Unnamed: 0,PostalCode,Borough,Neighborhood
0,M3A,North York,Parkwoods
1,M4A,North York,Victoria Village
2,M5A,Downtown Toronto,Harbourfront
3,M5A,Downtown Toronto,Regent Park
4,M6A,North York,Lawrence Heights


In [6]:
# where a borough has more than 1 neighborhood name, aggregate to 1 row
df_final = df1.groupby(['PostalCode', 'Borough'], sort=False).agg(lambda x: ', '.join(x)).reset_index()
df_final.head(10)

Unnamed: 0,PostalCode,Borough,Neighborhood
0,M3A,North York,Parkwoods
1,M4A,North York,Victoria Village
2,M5A,Downtown Toronto,"Harbourfront, Regent Park"
3,M6A,North York,"Lawrence Heights, Lawrence Manor"
4,M7A,Queen's Park,Queen's Park
5,M9A,Etobicoke,Islington Avenue
6,M1B,Scarborough,"Rouge, Malvern"
7,M3B,North York,Don Mills North
8,M4B,East York,"Woodbine Gardens, Parkview Hill"
9,M5B,Downtown Toronto,"Ryerson, Garden District"

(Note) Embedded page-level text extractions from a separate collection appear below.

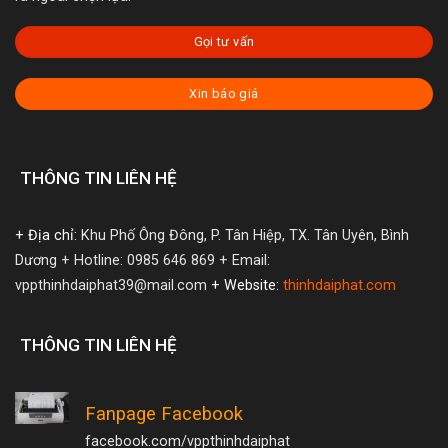
Gọi tư vấn
Xin báo giá
THÔNG TIN LIÊN HỆ
+ Địa chỉ:
Khu Phố Ông Đông, P. Tân Hiệp, TX. Tân Uyên, Bình
Dương
+ Hotline: 0985 646 869
+ Email:
vppthinhdaiphat39@mail.com
+ Website:
thinhdaiphat.com
THÔNG TIN LIÊN HỆ
Fanpage Facebook
facebook.com/vppthinhdaiphat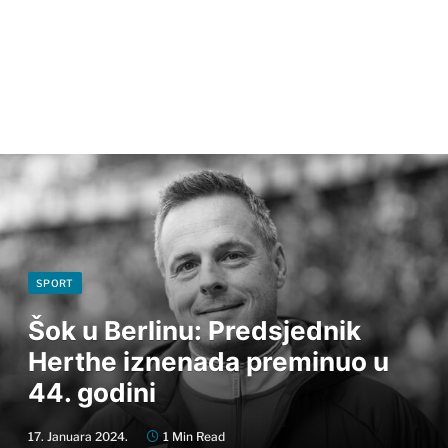
SPORT
Šok u Berlinu: Predsjednik
Herthe iznenada preminuo u
44. godini
17. Januara 2024.
1 Min Read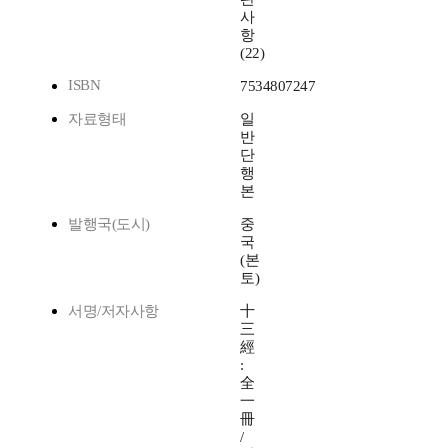
사
항
(22)
ISBN
7534807247
자료형태
일
반
단
행
본
발행국(도시)
중
국
(본
토)
서명/저자사항
十
三
經
:
全
一
冊
/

To end Part 1, we will see the shape of our cleaned dataframe.

In [7]:
df_final.shape

(103, 3)

#### Part 2: Adding latitude and longitude to our existing dataframe<a id='latlong'></a>

<p>This section wound up shorter than expected due to both the geocoder and geopy packages not working with our data. Luckily, a csv with the postal codes and lat/long data was given to us for that reason.</p>

In [8]:
# It will be important to name our first column 'Postal Code'
names = ['PostalCode', 'Latitide', 'Longitude']
coord = pd.read_csv('Data_Files/GeoSpatial_Coordinates.csv', 
                    names=names, header=0)
coord.head()

Unnamed: 0,PostalCode,Latitide,Longitude
0,M1B,43.806686,-79.194353
1,M1C,43.784535,-79.160497
2,M1E,43.763573,-79.188711
3,M1G,43.770992,-79.216917
4,M1H,43.773136,-79.239476


In [9]:
# In order to merge dataframes, our 'on' column must have same name
df_complete = pd.merge(df_final, coord, on='PostalCode')
df_complete.head(12)

Unnamed: 0,PostalCode,Borough,Neighborhood,Latitide,Longitude
0,M3A,North York,Parkwoods,43.753259,-79.329656
1,M4A,North York,Victoria Village,43.725882,-79.315572
2,M5A,Downtown Toronto,"Harbourfront, Regent Park",43.65426,-79.360636
3,M6A,North York,"Lawrence Heights, Lawrence Manor",43.718518,-79.464763
4,M7A,Queen's Park,Queen's Park,43.662301,-79.389494
5,M9A,Etobicoke,Islington Avenue,43.667856,-79.532242
6,M1B,Scarborough,"Rouge, Malvern",43.806686,-79.194353
7,M3B,North York,Don Mills North,43.745906,-79.352188
8,M4B,East York,"Woodbine Gardens, Parkview Hill",43.706397,-79.309937
9,M5B,Downtown Toronto,"Ryerson, Garden District",43.657162,-79.378937


This is the dataframe we will be using to cluster neighborhoods.